Palestinians of any age killed by Israel are hailed as martyrs
Sharif al Uwasi bustled around like a good host, finding chairs for his guests and insisting that they ate, but his eyes were puffy, ringed by dark circles, and he looked as if he was carrying the heaviest burden of his life.
His son, Riad was killed by Israeli soldiers earlier this week as they raided al Bureij refugee camp in the Gaza Strip.
Riad was 11 years old and died from a bullet in the stomach.
His picture, taken a few years ago so he looked even younger than he was, smiled down on the lines of men who were sitting outside his grandfather's house in the heart of the camp.
Riad's young brother, too small to catch the grief but aware that something important had happened, tried to rise to the occasion.
He struck poses for the camera that must have seemed warrior-like to him, raising his fingers in a victory sign, and waving the Palestinian flag as father looked on, smiling weakly.
Mourning rituals in the Middle East are well developed.
Palestinians, no matter what their age, who are killed by Israel are regarded as martyrs who have died in the national struggle.
The mindset of the people here is becoming more and more frustrated, more and more desperate, more and more radical and it is all so predictable - that is the tragedy
John Ging UN official
For three days chairs are set up under awnings outside family homes and patriotic songs are played at high volume from portable speakers.
Coffee is served and so is food at mealtimes.
The men - neighbours, friends and family - stay under the street awnings, and the women sit inside, unseen by outsiders.
Sharif al Uwasi was full of despair about the future.
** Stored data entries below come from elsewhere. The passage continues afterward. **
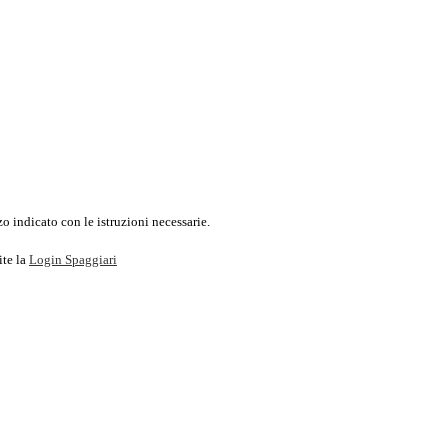
o indicato con le istruzioni necessarie.
ite la
Login Spaggiari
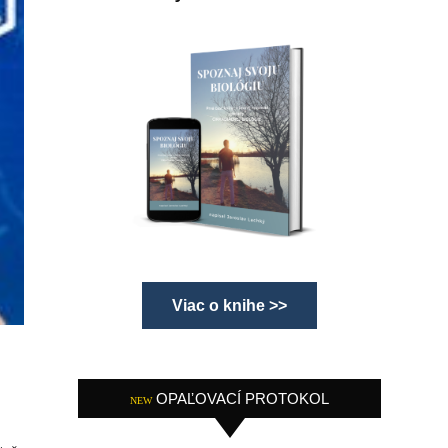
Viac o knihe >>
OPAĽOVACÍ PROTOKOL
NEW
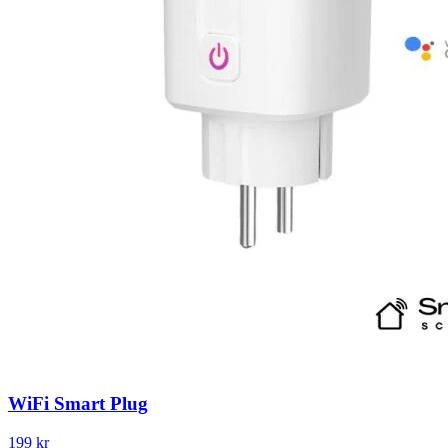
WiFi Smart Plug
199 kr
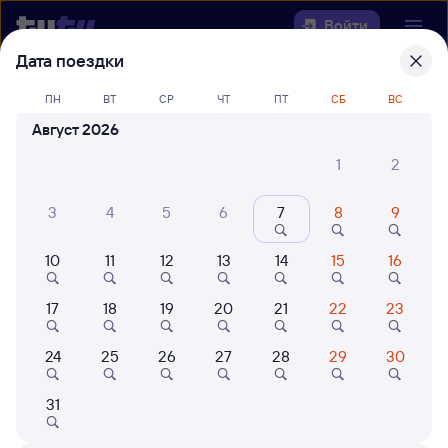
Войти
Дата поездки
Выберите день, чтобы найти
ж/д
ПН
ВТ
СР
ЧТ
ПТ
СБ
ВС
билеты Раздольное — Мучная
Август 2026
22 года работаем для вас
42 млн путешествуют с на
1
2
Откуда
3
4
5
6
7
8
9
Куда
10
11
12
13
14
15
16
Когда
17
18
19
20
21
22
23
Кто едет
24
25
26
27
28
29
30
31
Найти поезда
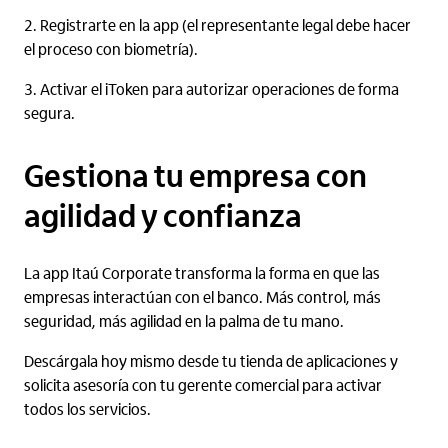
Registrarte en la app (el representante legal debe hacer
el proceso con biometría).
Activar el iToken para autorizar operaciones de forma
segura.
Gestiona tu empresa con
agilidad y confianza
La app Itaú Corporate transforma la forma en que las
empresas interactúan con el banco. Más control, más
seguridad, más agilidad en la palma de tu mano.
Descárgala hoy mismo desde tu tienda de aplicaciones y
solicita asesoría con tu gerente comercial para activar
todos los servicios.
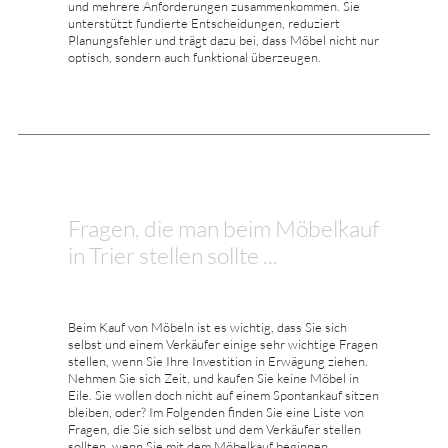
und mehrere Anforderungen zusammenkommen. Sie
unterstützt fundierte Entscheidungen, reduziert
Planungsfehler und trägt dazu bei, dass Möbel nicht nur
optisch, sondern auch funktional überzeugen.
Fragen, die man beim Möbelkauf
in Trier stellen sollte ...
Beim Kauf von Möbeln ist es wichtig, dass Sie sich
selbst und einem Verkäufer einige sehr wichtige Fragen
stellen, wenn Sie Ihre Investition in Erwägung ziehen.
Nehmen Sie sich Zeit, und kaufen Sie keine Möbel in
Eile. Sie wollen doch nicht auf einem Spontankauf sitzen
bleiben, oder? Im Folgenden finden Sie eine Liste von
Fragen, die Sie sich selbst und dem Verkäufer stellen
sollten, wenn Sie mit dem Möbelkauf beginnen.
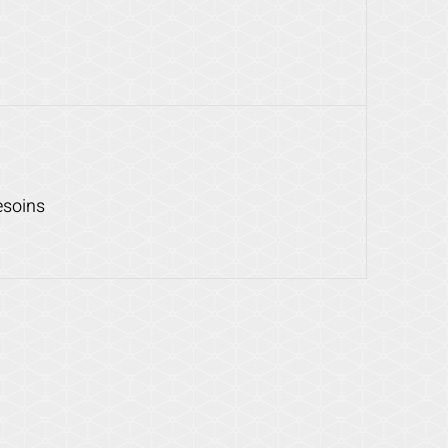
esoins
Life has never been easy in Gaza. It is a narrow, overcrowded strip of land, inhabited by 1.4mn Palestinians, most of whom are refugees from the land that became Israel in 1948.
But life in Gaza has got much, much worse in the last few years.
The world's biggest powers imposed sanctions against Hamas when it won elections in 2006.
They regard Hamas as a terrorist organisation and demanded, still without success, that it recognise Israel, give up violence and accept previous Palestinian agreements with the Israelis.
Jeremy Bowen looks at life inside Gaza
Since Hamas used force to take over from its Palestinian rivals Fatah last year Israel has allowed only the barest essentials into Gaza.
The result is that Gaza is being cut off from the modern world.
There is very little fuel, so the streets are full of carts pulled by horses and donkeys.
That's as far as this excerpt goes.